The new head of the Suffolk Business School at the University of Suffolk, Professor David Collins describes himself as “an academic’s academic”.

East Anglian Daily Times: University of Suffolk, Ipswich. Picture: ARCHANTUniversity of Suffolk, Ipswich. Picture: ARCHANT (Image: Archant)

And Mr Collins, who joined the university at the turn of year from the University of Hull where he was Professor of Management and Director of their MBA, certainly has an impressive CV.

In a career spanning more than 25 years he has also spent time at Napier University of Edinburgh, the University of Sunderland, the University of East Anglia and the University of Essex.

Career ready

“There seems to be this expectation that you have to have been a business person to teach business, but we are interacting with businesses all the time,” says Mr Collins, who also holds degrees from the University of Essex and the Universities of Glasgow and Strathclyde.

“We are also not just preparing people for the world of business. Students may go off to work in council organisations, police forces, schools and hospitals in management, finance and leadership roles.”

He continued: “We are working to make students career ready. Our graduates tend to be older, so they are already employable, but at the University of Suffolk the expectation is that we prepare people for a lifelong career.”

These are exciting times for the newly independent University of Suffolk, which has recently introduced a number of initiatives aimed at the business community in the region.

Its Ipswich Waterfront Innovation Centre opened its doors last October with the aim of mentoring students hoping to develop their own businesses as micro-businesses and to grow them out, while a new triple internationally accredited MBA programme has been launched in partnership with the Maastricht School of Management. In addition, from the autumn the university will be offering Degree Apprenticeships in conjunction with local employers like BT, which offer young people the opportunity to study towards relevant degrees while working.

Challenge students

All this good stuff is aimed at making the University of Suffolk a destination of choice, not only for local people but for international student, says Collins.

“A lot of what is in place is remarkable and worth celebrating, and I want to extend what we do and challenge students,” he said.

“I refuse to accept the tyranny of low expectations. We will nurture and demand enterprising thinking - not just as entrepreneurs but as people who can make a difference in a large organisations.”

One of the areas Mr Collins is keen to build up at the University is its research arm – the hope being it can work with businesses to explore fresh ways of thinking and new business models

“Businesses continually need to change how they think and change their skills base. I would like organisations to call on us for research, so our students can be of help to them and also learn by studying them.”

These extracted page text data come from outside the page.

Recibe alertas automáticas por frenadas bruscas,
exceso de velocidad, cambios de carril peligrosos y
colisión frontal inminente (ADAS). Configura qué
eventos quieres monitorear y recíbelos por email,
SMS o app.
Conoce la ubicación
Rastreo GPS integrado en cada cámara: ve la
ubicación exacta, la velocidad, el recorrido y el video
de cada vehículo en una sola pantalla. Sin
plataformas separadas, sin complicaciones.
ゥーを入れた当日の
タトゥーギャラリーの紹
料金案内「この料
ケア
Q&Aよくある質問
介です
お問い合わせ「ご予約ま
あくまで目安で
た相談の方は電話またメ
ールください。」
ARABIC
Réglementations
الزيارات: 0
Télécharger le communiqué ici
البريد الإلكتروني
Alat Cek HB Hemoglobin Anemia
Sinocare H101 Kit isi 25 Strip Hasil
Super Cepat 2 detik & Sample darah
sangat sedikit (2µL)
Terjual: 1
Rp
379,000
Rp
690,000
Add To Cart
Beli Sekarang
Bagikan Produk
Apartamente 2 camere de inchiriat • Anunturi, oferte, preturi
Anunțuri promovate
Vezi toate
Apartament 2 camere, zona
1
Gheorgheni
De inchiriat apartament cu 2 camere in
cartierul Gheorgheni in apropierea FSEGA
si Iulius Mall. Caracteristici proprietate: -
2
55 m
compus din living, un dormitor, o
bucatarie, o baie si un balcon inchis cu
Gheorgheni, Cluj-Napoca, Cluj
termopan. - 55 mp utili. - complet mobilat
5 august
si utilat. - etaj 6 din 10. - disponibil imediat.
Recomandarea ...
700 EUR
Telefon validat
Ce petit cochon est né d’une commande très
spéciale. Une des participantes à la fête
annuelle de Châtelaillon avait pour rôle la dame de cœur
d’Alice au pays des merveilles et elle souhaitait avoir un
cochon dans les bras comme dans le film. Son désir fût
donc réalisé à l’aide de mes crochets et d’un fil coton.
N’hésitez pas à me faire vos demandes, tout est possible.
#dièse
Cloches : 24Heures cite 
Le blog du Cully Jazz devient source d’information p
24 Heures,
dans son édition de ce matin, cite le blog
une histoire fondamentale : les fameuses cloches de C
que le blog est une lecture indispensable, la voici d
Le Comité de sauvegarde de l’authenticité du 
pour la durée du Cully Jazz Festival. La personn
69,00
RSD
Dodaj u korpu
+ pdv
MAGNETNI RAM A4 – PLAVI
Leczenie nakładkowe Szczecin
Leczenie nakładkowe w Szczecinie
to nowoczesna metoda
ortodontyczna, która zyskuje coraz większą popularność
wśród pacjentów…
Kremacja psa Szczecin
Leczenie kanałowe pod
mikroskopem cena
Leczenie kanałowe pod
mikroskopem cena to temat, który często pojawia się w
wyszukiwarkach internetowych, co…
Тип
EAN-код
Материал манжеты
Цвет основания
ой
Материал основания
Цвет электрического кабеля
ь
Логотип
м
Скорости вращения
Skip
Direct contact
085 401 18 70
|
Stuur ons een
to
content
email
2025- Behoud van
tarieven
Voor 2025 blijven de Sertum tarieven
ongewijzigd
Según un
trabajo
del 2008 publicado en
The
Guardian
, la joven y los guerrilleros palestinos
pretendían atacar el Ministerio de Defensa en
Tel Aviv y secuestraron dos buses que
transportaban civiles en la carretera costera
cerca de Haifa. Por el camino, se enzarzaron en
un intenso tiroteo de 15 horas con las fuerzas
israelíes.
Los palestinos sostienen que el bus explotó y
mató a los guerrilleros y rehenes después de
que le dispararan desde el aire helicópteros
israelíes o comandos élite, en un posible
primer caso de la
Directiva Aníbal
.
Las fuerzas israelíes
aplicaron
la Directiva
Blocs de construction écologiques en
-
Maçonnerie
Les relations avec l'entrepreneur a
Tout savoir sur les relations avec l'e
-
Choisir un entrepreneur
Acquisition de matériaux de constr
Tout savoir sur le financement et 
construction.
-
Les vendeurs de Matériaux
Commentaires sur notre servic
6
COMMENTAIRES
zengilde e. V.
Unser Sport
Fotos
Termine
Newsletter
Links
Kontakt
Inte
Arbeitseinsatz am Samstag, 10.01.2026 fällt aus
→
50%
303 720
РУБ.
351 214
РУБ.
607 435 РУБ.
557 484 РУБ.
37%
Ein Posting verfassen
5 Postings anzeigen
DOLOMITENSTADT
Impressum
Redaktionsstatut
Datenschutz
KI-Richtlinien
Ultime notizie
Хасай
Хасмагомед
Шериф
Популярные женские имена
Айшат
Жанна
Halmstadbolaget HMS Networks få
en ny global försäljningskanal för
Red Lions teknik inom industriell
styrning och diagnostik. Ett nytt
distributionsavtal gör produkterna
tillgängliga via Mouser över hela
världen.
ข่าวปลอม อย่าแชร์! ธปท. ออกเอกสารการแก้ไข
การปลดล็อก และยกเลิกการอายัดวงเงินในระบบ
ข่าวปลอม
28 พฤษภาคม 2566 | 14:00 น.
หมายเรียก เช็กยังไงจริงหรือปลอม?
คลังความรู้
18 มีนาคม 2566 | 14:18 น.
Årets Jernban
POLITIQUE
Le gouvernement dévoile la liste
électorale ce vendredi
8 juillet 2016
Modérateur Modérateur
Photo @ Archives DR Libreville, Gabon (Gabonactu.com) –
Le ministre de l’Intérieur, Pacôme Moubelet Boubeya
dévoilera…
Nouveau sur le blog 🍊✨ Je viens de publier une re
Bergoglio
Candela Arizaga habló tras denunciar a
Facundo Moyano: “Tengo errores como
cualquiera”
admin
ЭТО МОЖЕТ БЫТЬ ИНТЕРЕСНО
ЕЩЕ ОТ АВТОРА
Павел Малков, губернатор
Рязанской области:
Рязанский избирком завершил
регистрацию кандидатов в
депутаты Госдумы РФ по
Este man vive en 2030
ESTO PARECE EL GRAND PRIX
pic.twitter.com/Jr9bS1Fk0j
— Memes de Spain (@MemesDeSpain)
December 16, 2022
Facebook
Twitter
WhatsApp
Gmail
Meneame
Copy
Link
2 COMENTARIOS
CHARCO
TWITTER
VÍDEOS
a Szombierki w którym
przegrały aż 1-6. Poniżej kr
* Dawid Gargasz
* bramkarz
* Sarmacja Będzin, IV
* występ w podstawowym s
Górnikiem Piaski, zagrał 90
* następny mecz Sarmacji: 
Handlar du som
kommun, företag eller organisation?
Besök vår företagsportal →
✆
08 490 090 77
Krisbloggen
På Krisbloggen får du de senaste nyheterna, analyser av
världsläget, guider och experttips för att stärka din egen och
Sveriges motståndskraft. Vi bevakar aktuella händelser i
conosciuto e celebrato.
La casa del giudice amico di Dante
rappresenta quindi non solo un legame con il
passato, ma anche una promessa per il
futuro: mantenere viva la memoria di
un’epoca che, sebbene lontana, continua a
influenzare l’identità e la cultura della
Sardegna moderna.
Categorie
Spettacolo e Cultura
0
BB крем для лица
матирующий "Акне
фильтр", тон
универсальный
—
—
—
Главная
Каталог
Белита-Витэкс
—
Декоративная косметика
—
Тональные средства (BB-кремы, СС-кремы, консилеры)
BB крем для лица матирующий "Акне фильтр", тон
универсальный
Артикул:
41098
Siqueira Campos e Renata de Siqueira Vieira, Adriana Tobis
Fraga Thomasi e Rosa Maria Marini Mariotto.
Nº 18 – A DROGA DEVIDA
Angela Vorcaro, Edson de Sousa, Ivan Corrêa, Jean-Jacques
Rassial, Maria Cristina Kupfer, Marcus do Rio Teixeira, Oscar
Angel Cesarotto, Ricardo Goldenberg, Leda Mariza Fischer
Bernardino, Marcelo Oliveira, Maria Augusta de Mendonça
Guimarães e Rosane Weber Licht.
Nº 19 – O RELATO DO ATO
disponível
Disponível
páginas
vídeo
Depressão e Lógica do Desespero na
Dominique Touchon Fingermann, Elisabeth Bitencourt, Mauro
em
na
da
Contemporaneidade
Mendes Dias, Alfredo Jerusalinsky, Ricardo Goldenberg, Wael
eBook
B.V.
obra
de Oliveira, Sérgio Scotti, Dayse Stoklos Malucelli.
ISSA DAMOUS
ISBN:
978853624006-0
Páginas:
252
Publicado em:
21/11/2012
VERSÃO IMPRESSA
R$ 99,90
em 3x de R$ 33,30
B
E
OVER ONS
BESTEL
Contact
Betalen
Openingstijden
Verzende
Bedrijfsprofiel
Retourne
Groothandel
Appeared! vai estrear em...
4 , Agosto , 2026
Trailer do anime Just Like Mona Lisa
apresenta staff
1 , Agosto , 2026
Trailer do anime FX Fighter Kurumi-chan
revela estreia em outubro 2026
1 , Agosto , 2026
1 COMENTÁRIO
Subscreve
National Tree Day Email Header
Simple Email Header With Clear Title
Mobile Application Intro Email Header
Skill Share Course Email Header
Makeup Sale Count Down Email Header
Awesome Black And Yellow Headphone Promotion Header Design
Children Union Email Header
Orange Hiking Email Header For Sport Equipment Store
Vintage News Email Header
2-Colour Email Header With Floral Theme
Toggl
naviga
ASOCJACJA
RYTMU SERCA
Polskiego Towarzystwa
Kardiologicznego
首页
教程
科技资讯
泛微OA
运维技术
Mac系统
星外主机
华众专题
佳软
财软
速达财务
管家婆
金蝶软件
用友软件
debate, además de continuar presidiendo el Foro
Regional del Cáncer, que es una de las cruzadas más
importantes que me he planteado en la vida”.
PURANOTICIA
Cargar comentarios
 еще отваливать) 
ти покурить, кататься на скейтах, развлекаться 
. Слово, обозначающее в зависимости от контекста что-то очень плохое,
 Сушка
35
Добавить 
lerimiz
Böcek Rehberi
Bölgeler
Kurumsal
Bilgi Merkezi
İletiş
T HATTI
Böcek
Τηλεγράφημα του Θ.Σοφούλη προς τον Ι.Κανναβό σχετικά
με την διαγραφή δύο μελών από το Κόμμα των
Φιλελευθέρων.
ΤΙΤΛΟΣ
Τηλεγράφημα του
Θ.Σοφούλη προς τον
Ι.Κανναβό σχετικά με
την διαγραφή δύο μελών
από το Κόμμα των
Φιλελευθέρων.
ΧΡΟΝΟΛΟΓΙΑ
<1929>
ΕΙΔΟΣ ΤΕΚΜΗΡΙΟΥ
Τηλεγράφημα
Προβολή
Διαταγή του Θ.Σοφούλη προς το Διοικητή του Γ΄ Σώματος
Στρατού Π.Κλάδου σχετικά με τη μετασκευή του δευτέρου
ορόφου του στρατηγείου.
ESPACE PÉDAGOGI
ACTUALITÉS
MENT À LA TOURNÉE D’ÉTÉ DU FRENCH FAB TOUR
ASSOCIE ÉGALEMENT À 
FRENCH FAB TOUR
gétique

Organisational storytelling

Research is something Mr Collins is renowned for. He was recently shortlisted for an industry award - The Urwick Memorial Cup – for his work on management consultancy and has produced notable accounts of organisational change, management fashion and financial regulation. He has also developed a successful one-day programme based upon his research into organisational storytelling.

He added: “Management is about getting people to do something under conditions that make co-operation unlikely, and story-telling is a way of explaining what must be done and why.”

“It could be a short story, such as issuing a memo or making a demand; it might be inspiring or challenging. It will be a narrative rooted in the truth.”